Cartoon By Christopher Perez/Guilfordian

“Guns don’t kill people, people kill people.”

For years the National Rifle Association has been operating under this slogan, using its political power to propel into law regulations that strengthen the rights of gun-permit holders, while blocking those that don’t. I believe the NRA is a significant part of the reason that gun control in the United States is not moving forward.

In the past decade, the NRA has been an advocate for statewide “Stand Your Ground” and open-carry laws. And now, following the early October Las Vegas shooting that left 58 people dead, the NRA is opposing legislation that would ban the use of bump stocks, which alter a semi-automatic weapon to make it fire like an automatic weapon.

If the NRA response to the Las Vegas shooting is similar to their response following the Newtown, Connecticut shooting of 2012, little will change. According to the Daily News, in 2013, the year after Newtown, donations to the NRA increased to $96.4 million, which is an 11.5 percent increase from 2012.

The result was the defeat of legislation in 2013 that would require universal background checks and implement an assault weapons ban.

But how does the NRA get its members to open up their pocketbooks and produce nearly $100 million in donations in one year?

According to Associate Academic Dean and Associate Professor of Political Science Kyle Dell, the NRA, like many lobbying groups, garners support by having an absolutist point of view on a very narrow set of issues.

“(The NRA) understands its message, and it understands how to have influence in Washington, D.C. on a narrow set of issues,” said Dell. “They sustain themselves by taking very radical positions that are very absolutist in their worldviews in a way that is just so compelling to a very few number of people.”

One example of the NRA’s absolutist worldview was at their press conference nearly a week after the Newtown shooting.

“The only thing that stops a bad guy with a gun is a good guy with a gun,” said Wayne LaPierre, executive vice president of the NRA, at the press conference in 2012. “I call on Congress today, to act immediately to appropriate whatever is necessary to put armed police officers in every single school in this nation.”

Even after the seventh-deadliest school massacre, where 20 children between the ages of six and seven were shot and killed, the NRA was unwilling to recognize the role that guns, more specifically, assault weapons, play in mass shootings.

And four days after this year’s Las Vegas massacre, the NRA released a statement which further exemplifies their one-sided perspective: “We urge Congress to pass National Right-to-Carry reciprocity, which will allow law-abiding Americans to defend themselves and their families from acts of violence.”

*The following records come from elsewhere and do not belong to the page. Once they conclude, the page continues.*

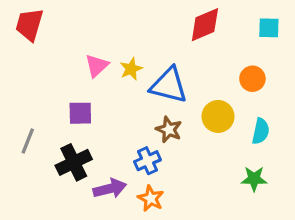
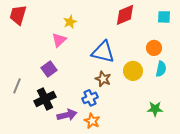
yellow star: (131, 69) -> (70, 22), moved
purple square: (80, 113) -> (49, 69), turned -35
cyan semicircle: (261, 131) -> (161, 69), moved

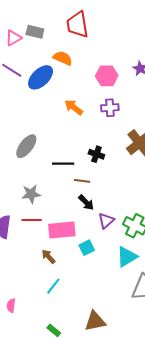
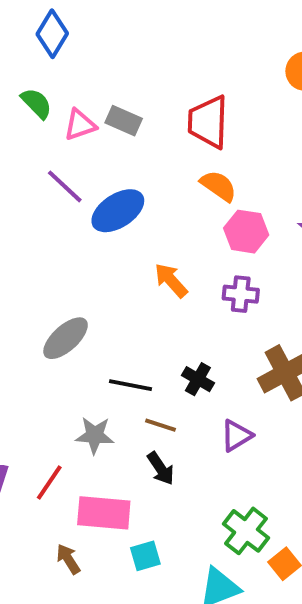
orange semicircle: (63, 58) -> (218, 186), moved
gray star: (31, 194) -> (95, 435), moved
red line: (32, 220) -> (49, 483), turned -66
purple triangle: (106, 221) -> (236, 436), moved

Besides the NRA’s absolutist stance on gun control, Maria Rosales, associate professor of political science, believes that the NRA relies on fearmongering to relay their message. I agree with Rosales wholeheartedly.

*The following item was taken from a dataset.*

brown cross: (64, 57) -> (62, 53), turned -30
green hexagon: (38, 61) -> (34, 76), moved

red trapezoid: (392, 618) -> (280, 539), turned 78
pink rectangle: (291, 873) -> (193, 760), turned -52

“(The NRA does) a lot of fearmongering, and they do a lot of what seems to me pretty (obvious) white supremacist advertisements,” said Rosales.

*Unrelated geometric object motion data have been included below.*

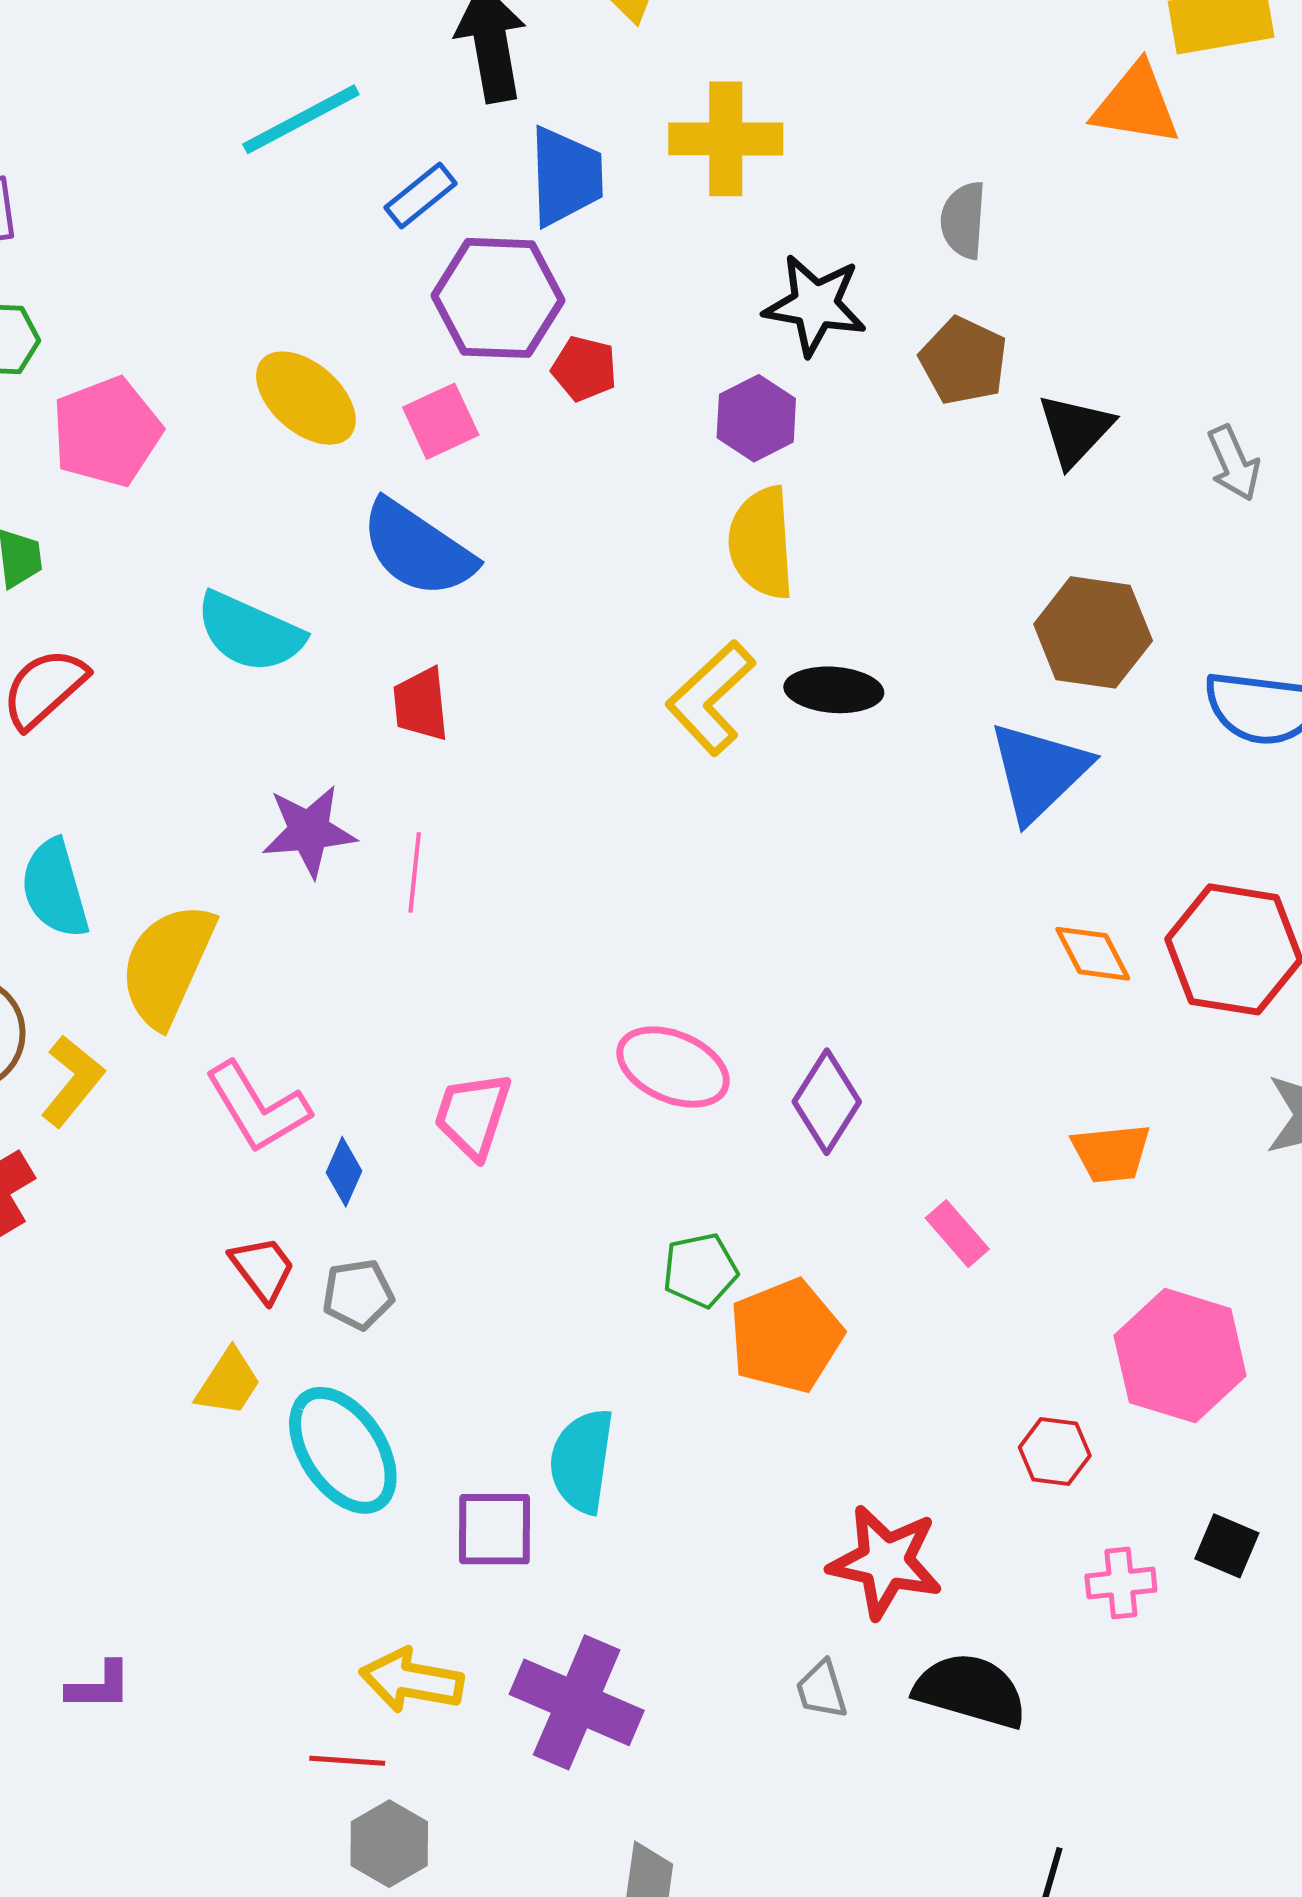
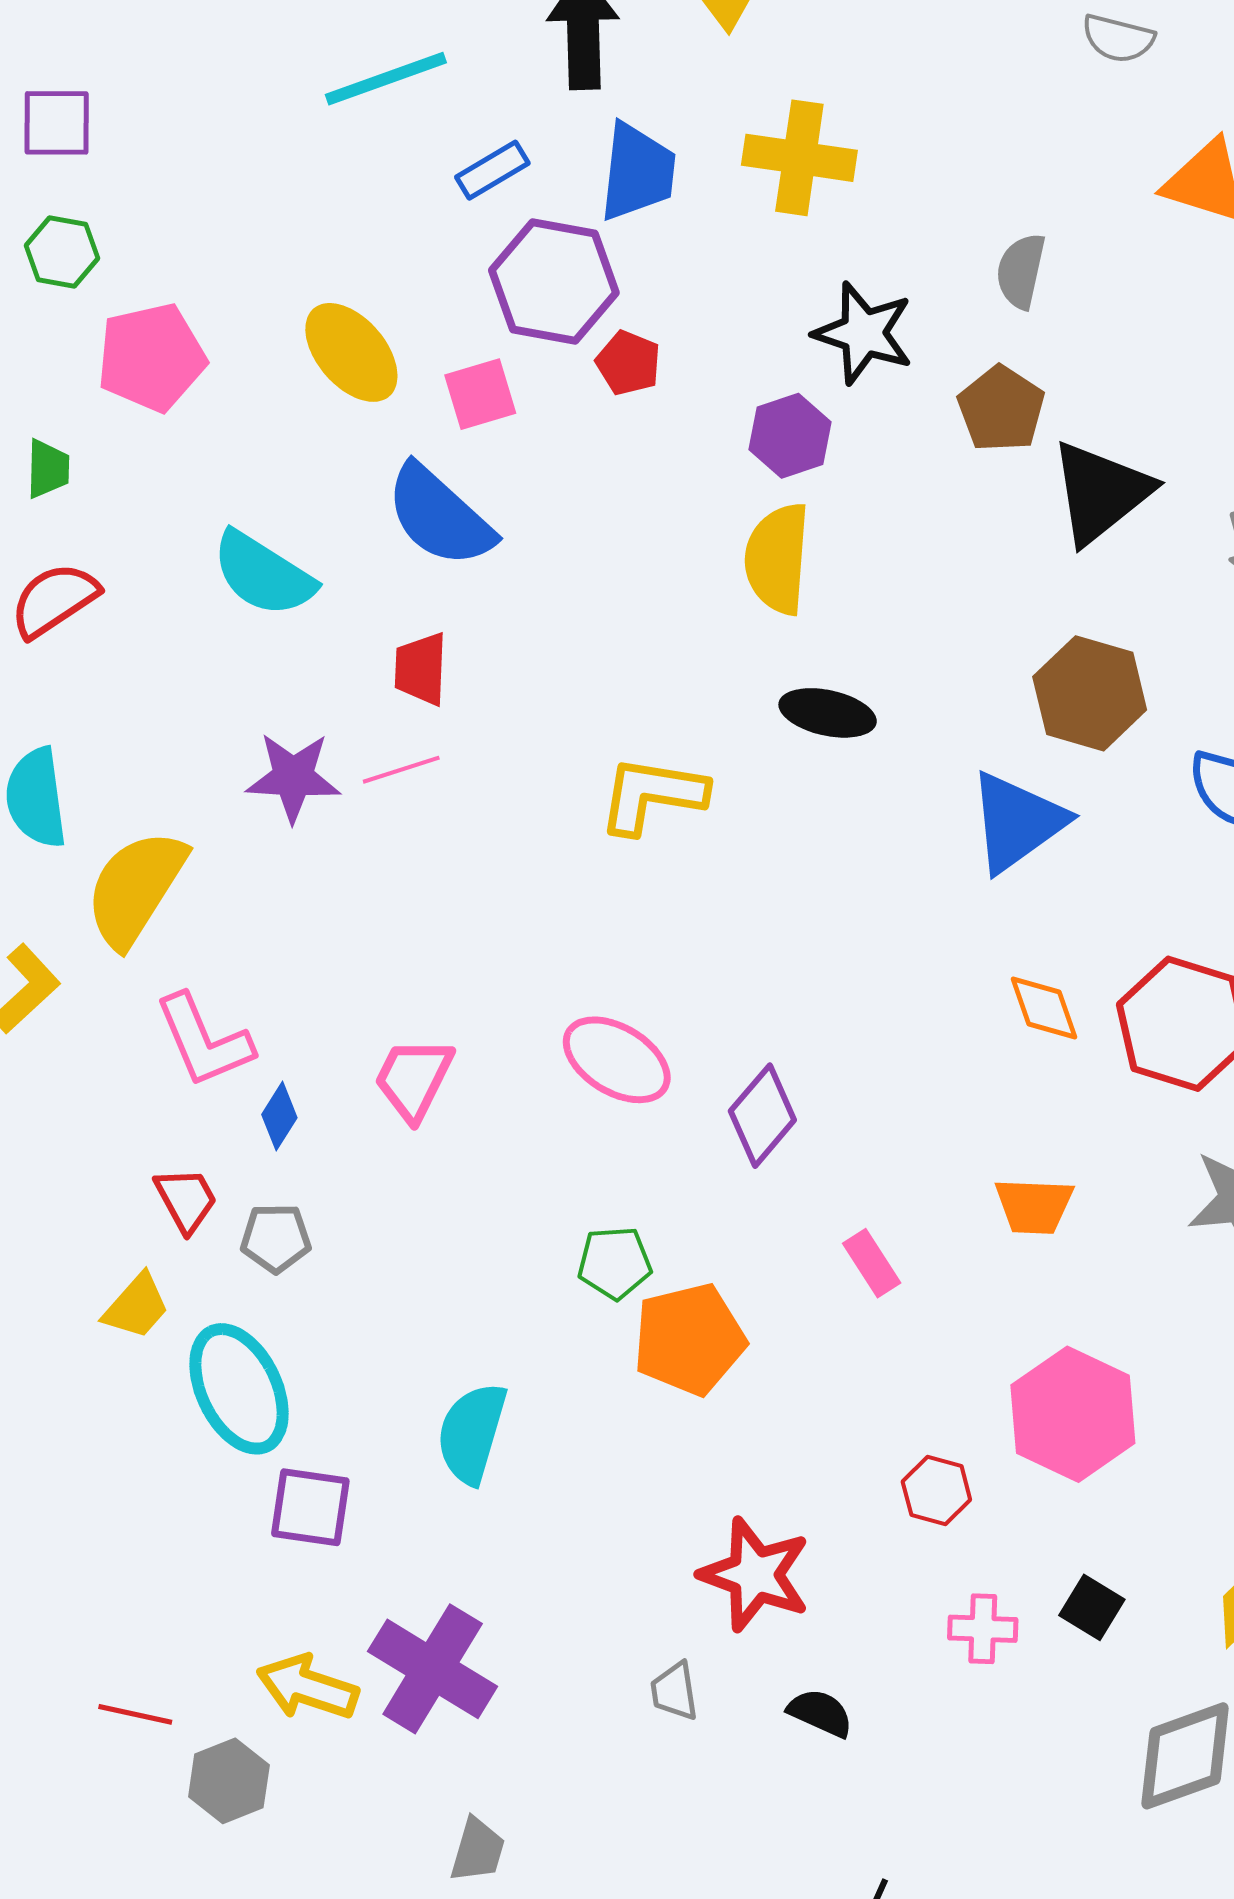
black triangle: (1075, 430) -> (1101, 492), size x1.4
yellow L-shape: (711, 698) -> (652, 795), moved, turned 44
pink line: (415, 872) -> (401, 770), moved, turned 58
purple square: (494, 1529) -> (310, 1507), moved
yellow arrow: (411, 1680) -> (307, 1687), moved
black semicircle: (971, 1691) -> (820, 1713), size x0.6
red line: (347, 1761) -> (135, 1714), moved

But how can we pass gun control legislation despite the significant influence of the NRA?

Regardless of my dislike of the NRA, their tactics and their blockage of what is, in my opinion, beneficial and progressive gun control legislation, I recognize that the organization does fall within the realm of the First Amendment.

Even though I don’t think that so much private money should be influencing government decisions, I know that all lobbyist organizations use their funds to promote their own agendas. And the solution to gun violence in the United States is certainly not to disband all lobbyist groups.

We as a nation need to rethink our priorities involving guns and come to a consensus as to how we can prevent mass shootings and other forms of gun violence as we move forward.

Current gun laws that vary by state prohibit a cohesive national policy.

“(We need) to have a kind of national consensus … when it comes to implementation for (gun control policy), to … reflect the needs of a community, because these are the people for whom the problems have the greatest impact,” said Dell.

I believe Dell is correct. We need to have general national guidelines for gun control that can be interpreted at the state level to adapt to the guns and restrictions already present in the state and the use of guns in the economy.

Gun control is a must as the United States moves forward.